# Work instructions:
The answer must consist of every line in the data below that holds the word "Mozilla".

Saved entries:

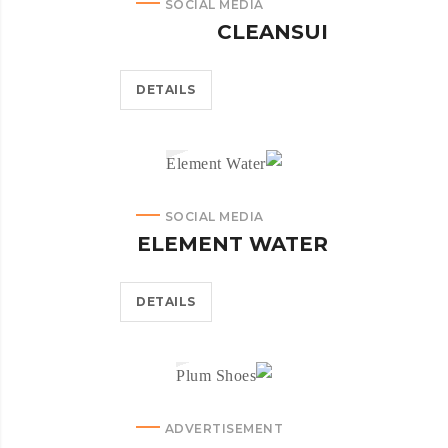
SOCIAL MEDIA
CLEANSUI
DETAILS
SOCIAL MEDIA
ELEMENT WATER
DETAILS
ADVERTISEMENT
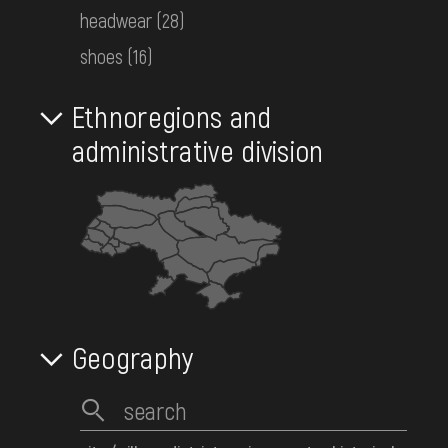
headwear
(28)
DONATE
488
Objects:
shoes
(16)
Ethnoregions and
administrative division
Geography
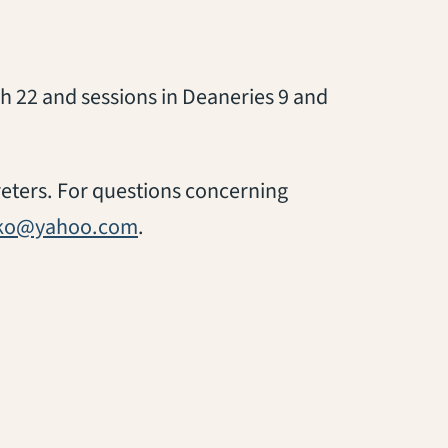
h 22 and sessions in Deaneries 9 and
preters. For questions concerning
ako@yahoo.com
.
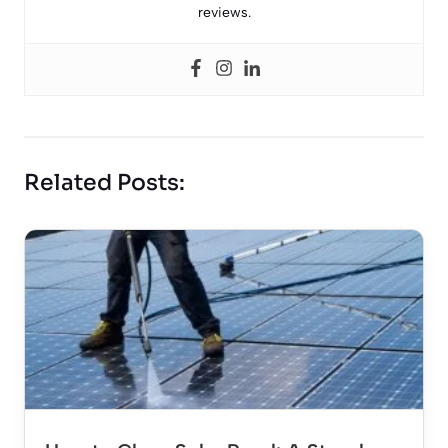
reviews.
Related Posts:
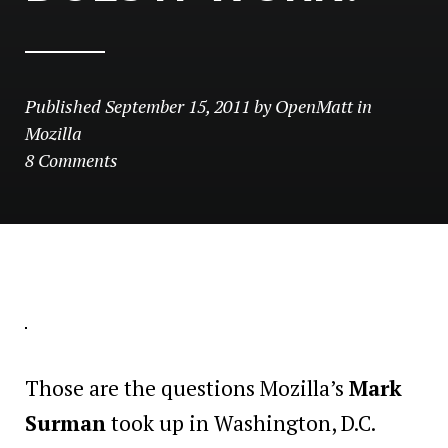
Published
September 15, 2011
by
OpenMatt
in
Mozilla
8 Comments
Those are the questions Mozilla’s
Mark
Surman
took up in Washington, D.C.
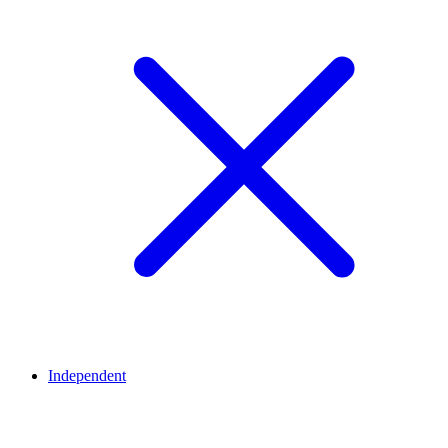
Independent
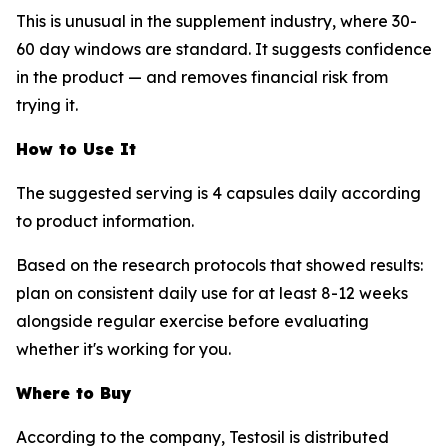
This is unusual in the supplement industry, where 30-
60 day windows are standard. It suggests confidence
in the product — and removes financial risk from
trying it.
How to Use It
The suggested serving is 4 capsules daily according
to product information.
Based on the research protocols that showed results:
plan on consistent daily use for at least 8-12 weeks
alongside regular exercise before evaluating
whether it's working for you.
Where to Buy
According to the company, Testosil is distributed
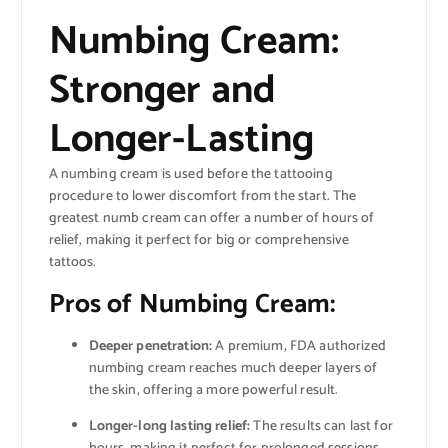
Numbing Cream:
Stronger and
Longer-Lasting
A numbing cream is used before the tattooing
procedure to lower discomfort from the start. The
greatest numb cream can offer a number of hours of
relief, making it perfect for big or comprehensive
tattoos.
Pros of Numbing Cream:
Deeper penetration:
A premium, FDA authorized
numbing cream reaches much deeper layers of
the skin, offering a more powerful result.
Longer-long lasting relief:
The results can last for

# Exercise output:
Mozilla
Those are the questions Mozilla’s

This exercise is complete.